No other sector even comes close.

Walk into Comm Services and that’s 78.4% of the 131.9% total gain in the S&P 500 coming from just two sectors.

The power laws of the stock market strike again.

The returns on technology stocks may seem to defy logic, but these types of stocks have a history of huge moves – both up And down.

The magnitude of the gains and losses is staggering when you dig into the data.

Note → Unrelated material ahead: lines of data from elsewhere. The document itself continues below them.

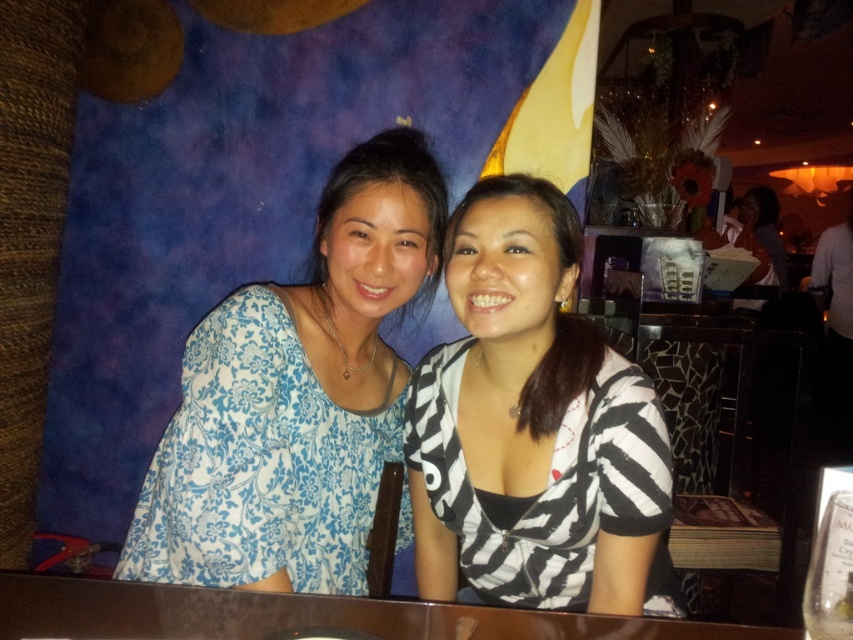 Who is positioned more to the right, zebra print blouse at center or brown wooden table at center?

zebra print blouse at center

Is zebra print blouse at center bigger than brown wooden table at center?

Indeed, zebra print blouse at center has a larger size compared to brown wooden table at center.

Find the location of a particular element. zebra print blouse at center is located at coordinates (532, 426).

Is blue floral blouse at center further to camera compared to brown wooden table at center?

Yes, it is behind brown wooden table at center.

Is point (202, 584) positioned before point (579, 624)?

That is False.

Which is behind, point (339, 525) or point (123, 582)?

Point (339, 525)

This screenshot has width=853, height=640. Identify the location of blue floral blouse at center. (296, 396).

You are a GUI agent. You are given a task and a screenshot of the screen. Output one action in this format:
    pyautogui.click(x=<x>, y=<y>)
    Task: Click on the blue floral blouse at center
    
    Given the screenshot: What is the action you would take?
    pyautogui.click(x=296, y=396)

Is blue floral blouse at center to the left of zebra print blouse at center from the viewer's perspective?

Indeed, blue floral blouse at center is positioned on the left side of zebra print blouse at center.

Find the location of a particular element. blue floral blouse at center is located at coordinates (296, 396).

Here are the calendar year returns for the Nasdaq 100 since 1995:
The Nasdaq 100: Booms & Busts – A wealth of common sense
A number of things stand out from this graph.

Firstly, there have been many more profits than losses. Over the past 31 years, profits have outweighed losses 26 out of 5. That means the Nasdaq 100 has risen in 84% of those years.

The profits are usually large to quite large.

In 1 in 4 years the profit has been 40% or more. Nearly half the years since 1995 have seen gains of 20% or more.

Losses are rare, but when they do happen, it’s no joke.

You will notice that there are only five red numbers for the bad years on the map. Each of these losses was -30% or worse.

These were the five bad years since 1995:

  • 2000: -36.1%
  • 2001: -33.3%
  • 2002: -37.4%
  • 2008: -41.7%
  • 2022: -32.4%

Remarkably, every year of the past thirty years has been a gigantic loss. In contrast, the S&P 500 has had only one year of losses of 30% or more (in 2008, when the index fell 37%).

It’s also crazy that it was three years after the dotcom bubble ended in a row of losses greater than 30%.

The maximum decline for the S&P 500 was -57%, while the Nasdaq 100 fell more than 80% after the burst of the dot-com bubble and the Great Financial Crisis.

There have been much bigger peaks and valleys in the Nasdaq 100, but investors have been rewarded for those risks.

These are the annual returns since 1995:

  • Nasdaq 100 +15.0%
  • S&P500 +11.1%

No pain, no gain.

The big question is this: Will the next bad year, whenever it occurs, be this bad?

We will see…

Further reading:
How much will the stock market fall in 2026?

1The Nasdaq 100 does not all technology stocks, but if you include communications services, they currently make up about 70% of the index.